Suppose I have a vector of dimension n and it is composed of 0 and 1. Then I divide this vector into m equal bins. A bin is called active if it contains at least one "1". I want to write a command that returns the place of active bins and how many "1" they contain.

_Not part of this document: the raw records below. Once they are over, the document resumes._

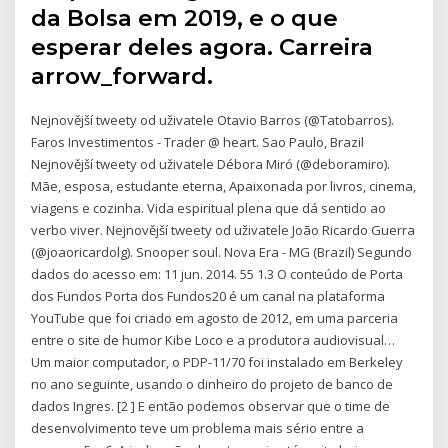
da Bolsa em 2019, e o que
esperar deles agora. Carreira
arrow_forward.
Nejnovější tweety od uživatele Otavio Barros (@Tatobarros).
Faros Investimentos - Trader @ heart. Sao Paulo, Brazil
Nejnovější tweety od uživatele Débora Miró (@deboramiro).
Mãe, esposa, estudante eterna, Apaixonada por livros, cinema,
viagens e cozinha. Vida espiritual plena que dá sentido ao
verbo viver. Nejnovější tweety od uživatele João Ricardo Guerra
(@joaoricardolg). Snooper soul. Nova Era - MG (Brazil) Segundo
dados do acesso em: 11 jun. 2014. 55 1.3 O conteúdo de Porta
dos Fundos Porta dos Fundos20 é um canal na plataforma
YouTube que foi criado em agosto de 2012, em uma parceria
entre o site de humor Kibe Loco e a produtora audiovisual…
Um maior computador, o PDP-11/70 foi instalado em Berkeley
no ano seguinte, usando o dinheiro do projeto de banco de
dados Ingres. [2 ] E então podemos observar que o time de
desenvolvimento teve um problema mais sério entre a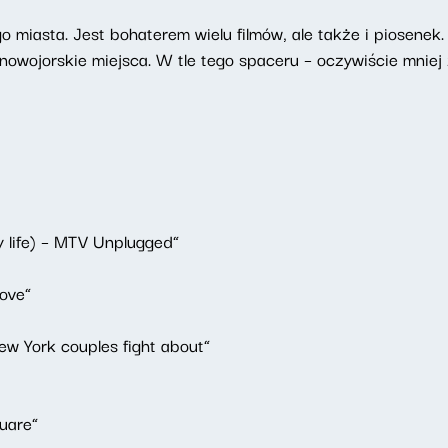
o miasta. Jest bohaterem wielu filmów, ale także i piosenek
owojorskie miejsca. W tle tego spaceru – oczywiście mniej 
ty life) – MTV Unplugged”
love”
 York couples fight about”
uare”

For example, I have this vector: n=15, m=5
[1 0 0 | 0 1 1 | 0 0 0 | 0 1 0| 1 1 1] I want to have matrix [1 2 4 5] (the active bins) and [1 2 1 3] (how many 1 they contain).
Can I write this in R without using for loops?
I would do it like this:
a <- c(1,0,0,0,1,1,0,0,0,0,1,0,1,1,1) m <- 5 idx <- rep(1:m, each=length(a)/m) # how many ones? no <- sapply(1:5, function(x) sum(a[idx==x])) # which bins contain ones? bins <- 1:m bins[no>0] 
no <- rowSums(matrix(a,ncol=3,byrow=TRUE)); which(no>0); no[no>0]Another approach to obtain the vector with number of ones:
x <- c(1, 0, 0, 0, 1, 1, 0, 0, 0, 0, 1, 0, 1, 1, 1) n <- length(x) m <- 5 size <- n/m x.list <- split(x, cut(seq_along(x)/size, 0:m)) vapply(x.list, sum, 0) From there, do as jigr does.